Williams’ cover shoot for Vogue and the accompanying essay that announced her inevitable departure from tennis were uneasy for her. 

“There is no happiness in this topic for me,” she said. “I know it’s not the usual thing to say, but I feel a great deal of pain. It’s the hardest thing that I could ever imagine. I hate it. I hate that I have to be at this crossroads. I keep saying to myself, I wish it could be easy for me, but it’s not. I’m torn: I don’t want it to be over, but at the same time I’m ready for what’s next.” 

Williams spoke of her and her husband’s wish to expand their family, but not to do so again while competing. She gave birth to daughter Olympia in 2017, winning the Australian Open two months pregnant, but suffered several complications during the process including a second pulmonary embolism that left her bedridden for six weeks. It was far from easy, but two years later, she’d reached four Grand Slam finals. 

Though she said she loved being pregnant and is proud of her womanhood, she wrote: “Believe me, I never wanted to have to choose between tennis and a family. I don’t think it’s fair. If I were a guy, I wouldn’t be writing this because I’d be out there playing and winning while my wife was doing the physical labor of expanding our family. Maybe I’d be more of a Tom Brady if I had that opportunity.”

Williams also wrote that she didn’t appreciate a word she feels is antiquated: retirement. That’s a scary word — especially for someone just 40 years old! I get it! She uses the word evolution. She’s evolving away from tennis.

Another part of what made her essay so satisfying was her realness about her legacy. 

“There are people who say I’m not the GOAT because I didn’t pass Margaret Court’s record of 24 grand slam titles, which she achieved before the “open era” that began in 1968. I’d be lying if I said I didn’t want that record,” she said. “Obviously I do. But day to day, I’m really not thinking about her. If I’m in a grand slam final, then yes, I am thinking about that record. Maybe I thought about it too much, and that didn’t help.”

I mean damn, even Serena freaking Williams isn’t satisfied.

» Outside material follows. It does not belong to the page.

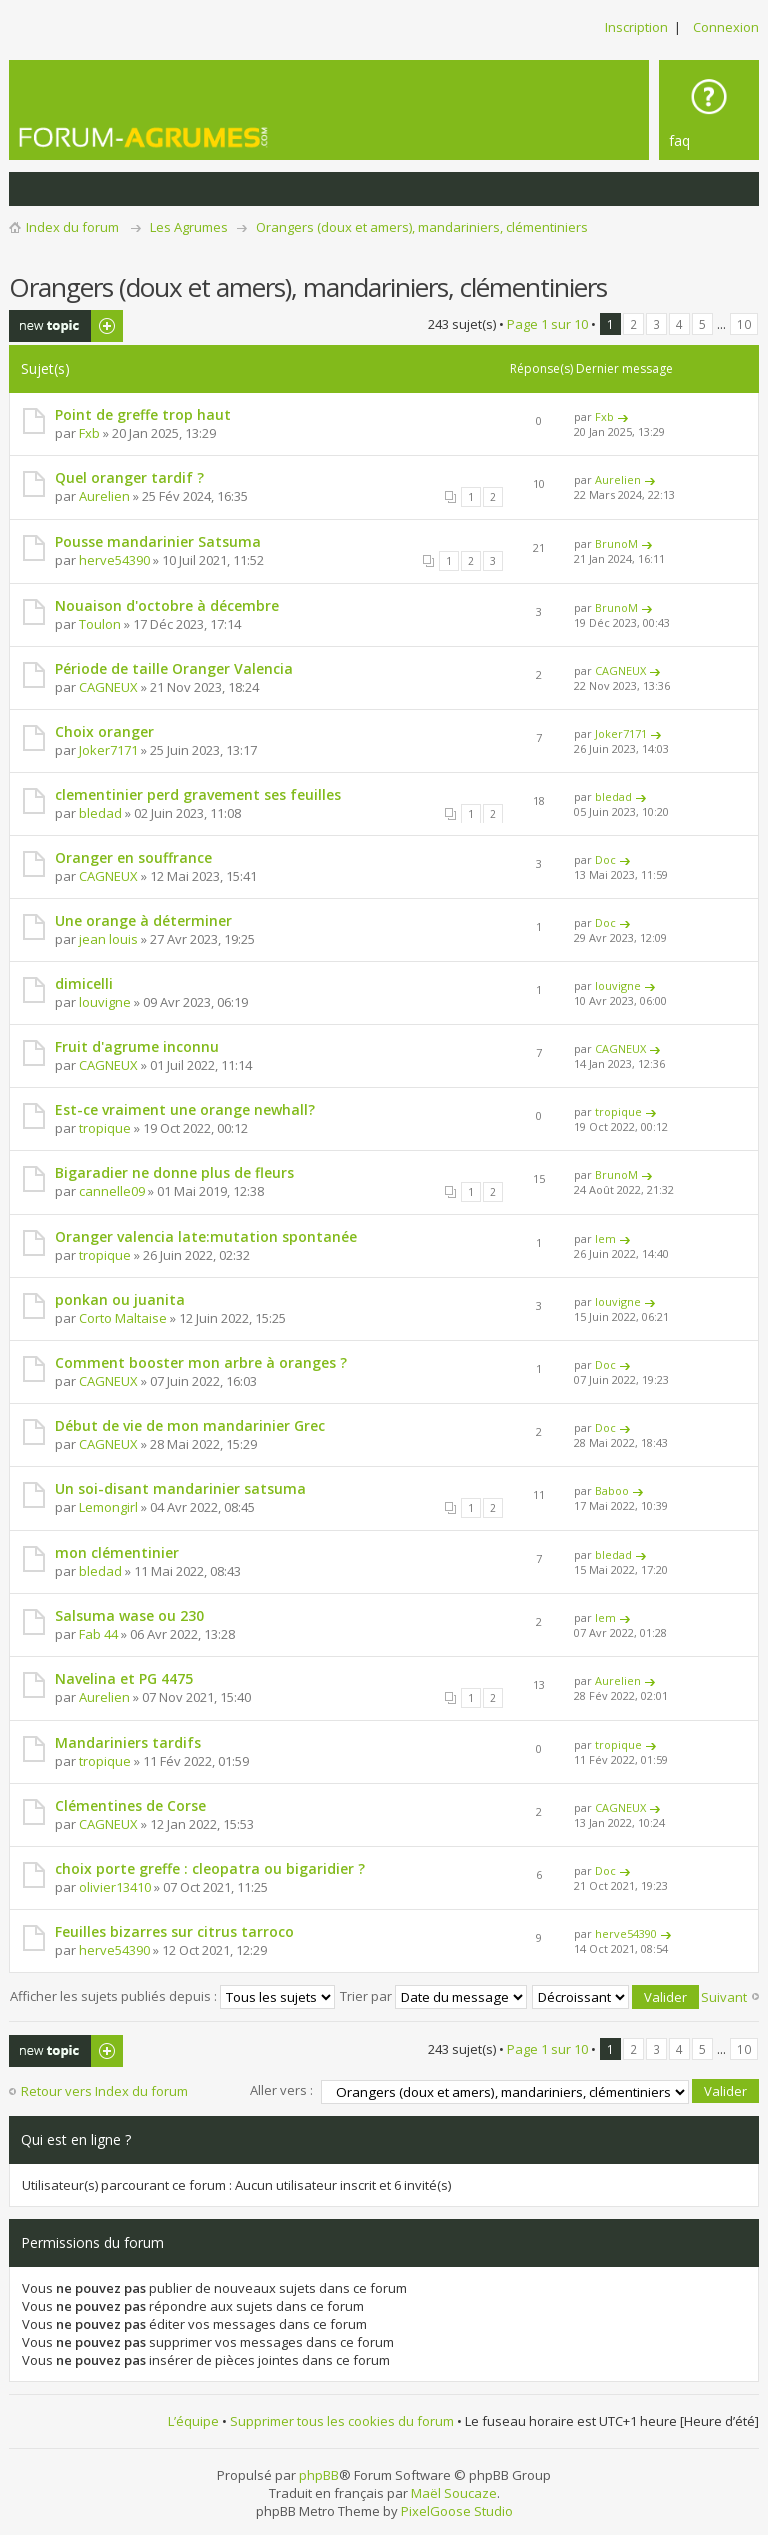 This screenshot has width=768, height=2535. I want to click on Maël Soucaze, so click(454, 2491).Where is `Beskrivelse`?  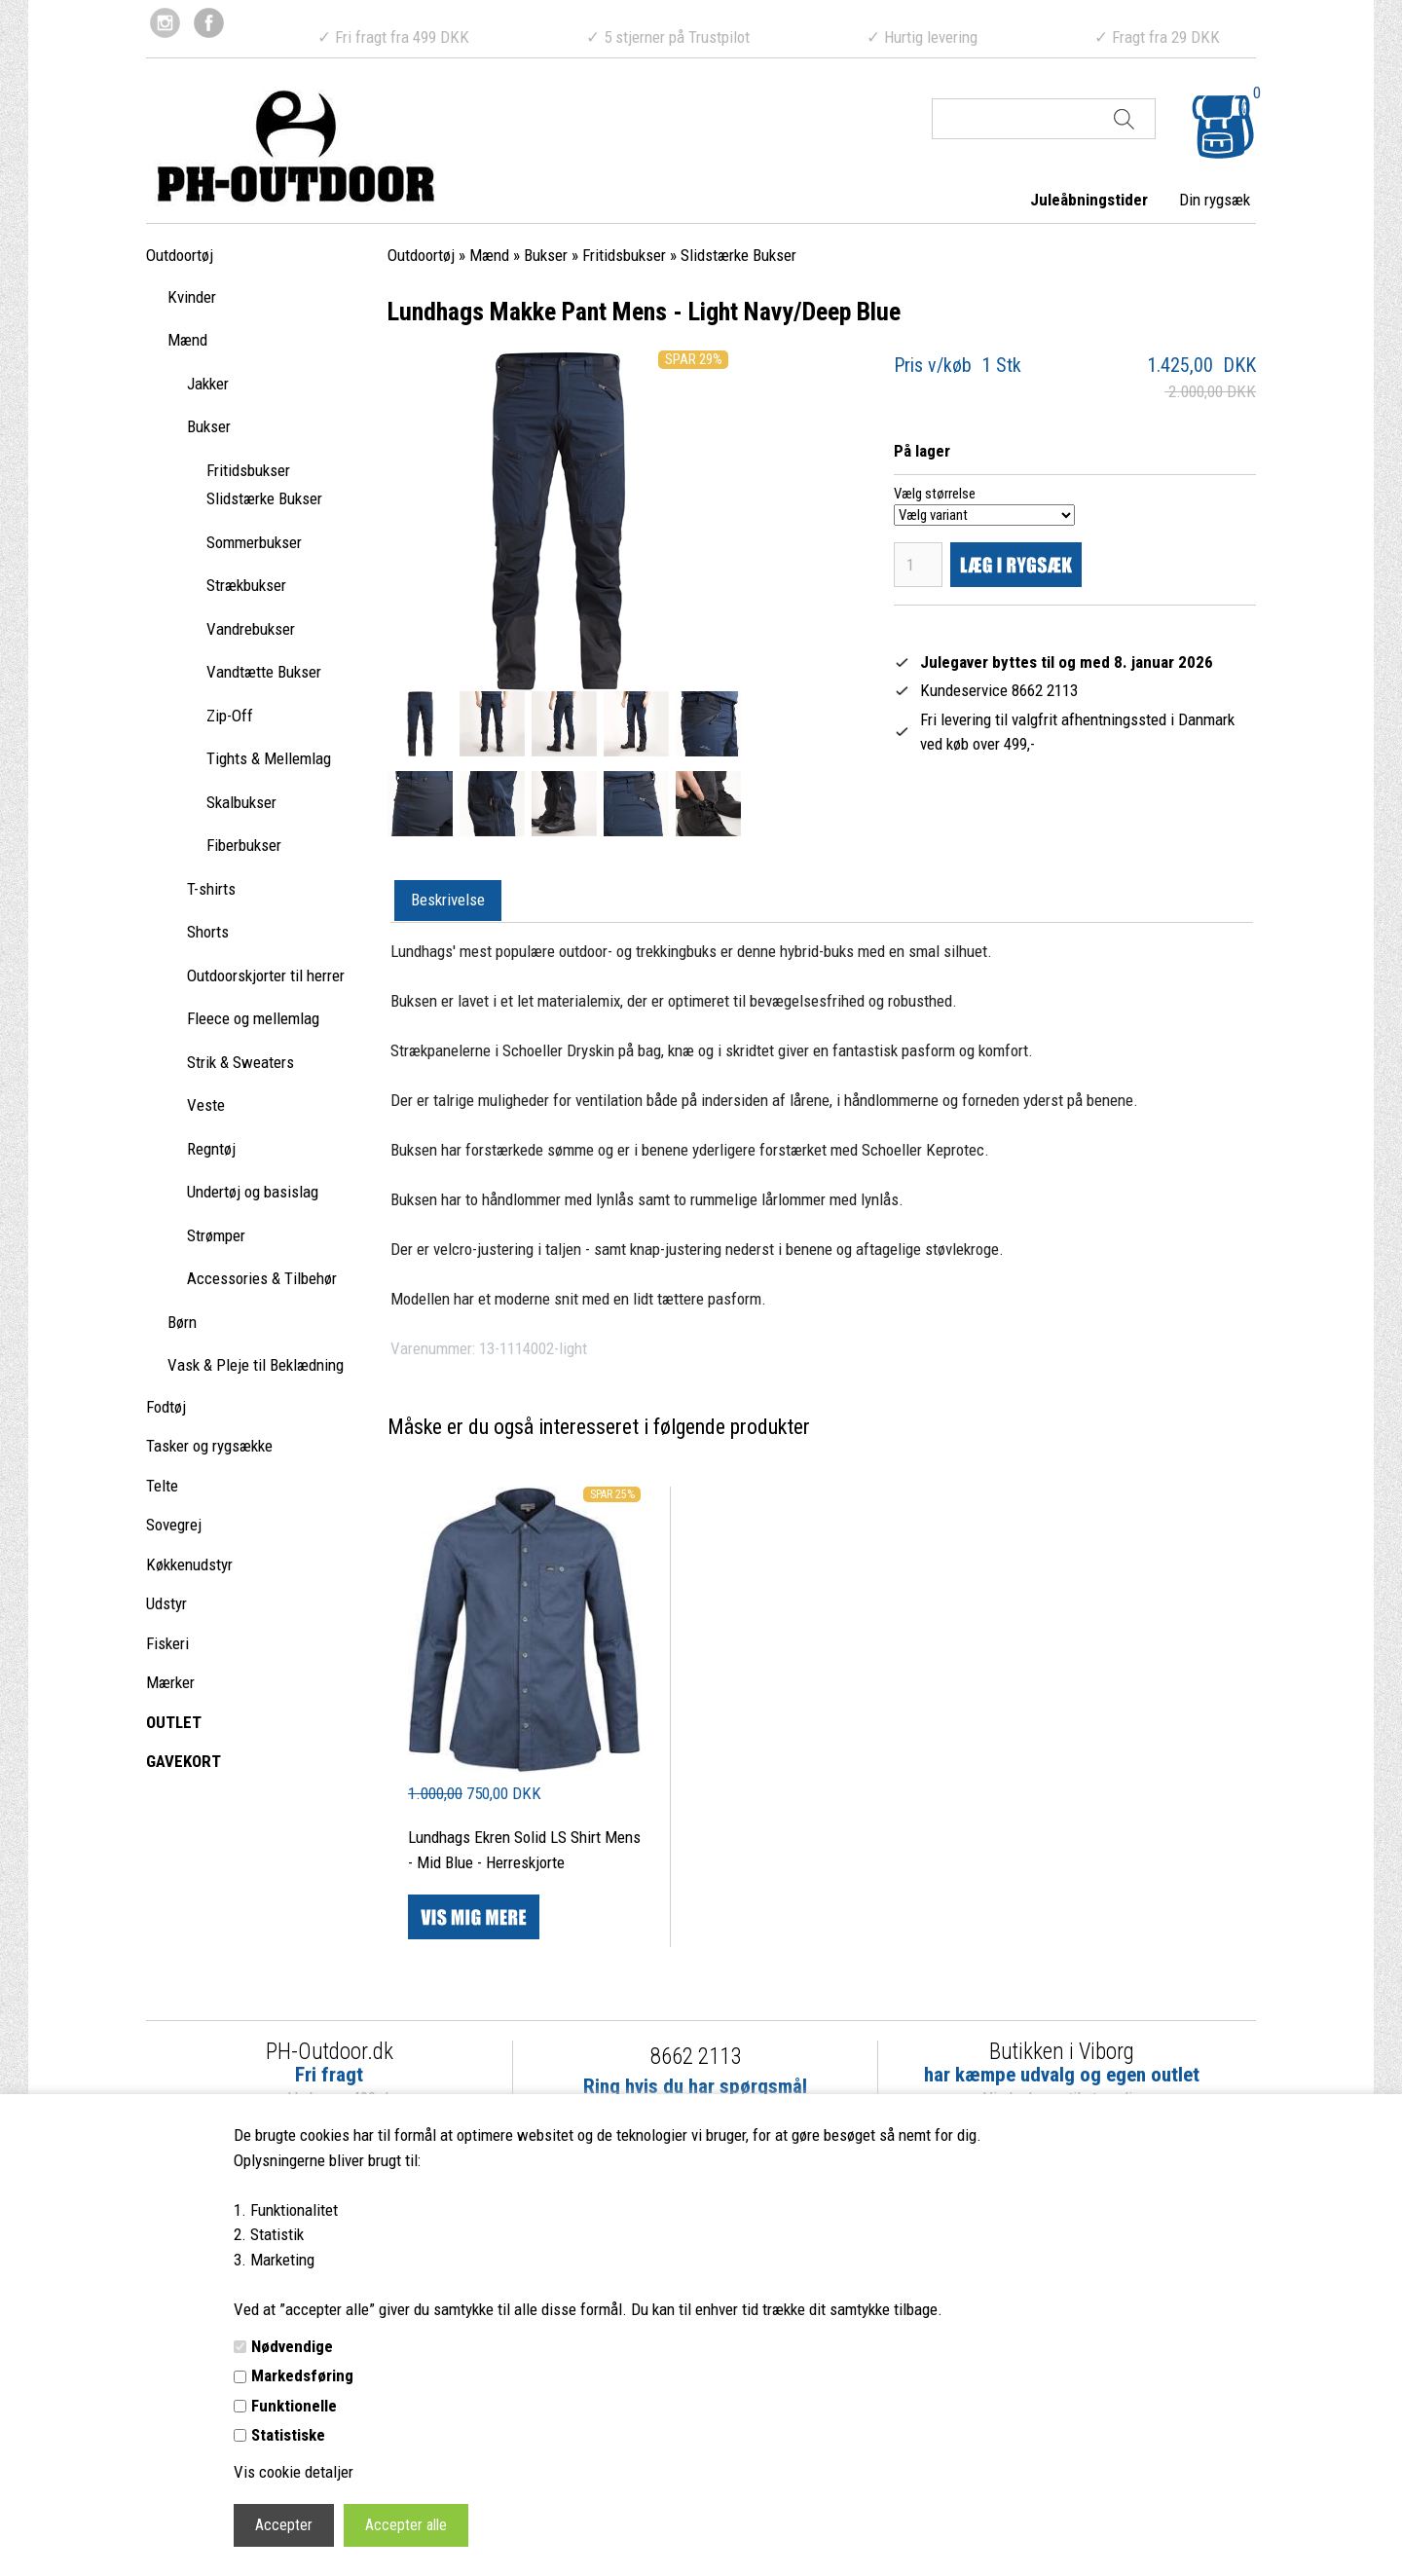
Beskrivelse is located at coordinates (448, 899).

“The way I see it, I should have had 30-plus grand slams. I had my chances after coming back from giving birth. I went from a C-section to a second pulmonary embolism to a grand slam final. I played while breastfeeding. I played through postpartum depression. But I didn’t get there. Shoulda, woulda, coulda. I didn’t show up the way I should have or could have. But I showed up 23 times, and that’s fine. Actually it’s extraordinary. 

“But these days, if I have to choose between building my tennis résumé and building my family, I choose the latter.”

Where many before her have stuck to cliché’s that rubbed off as staged, Williams poured her emotions and competitive fire into this piece, which only makes you appreciate everything she gave — and is still giving — to the game that much more. There will never be another.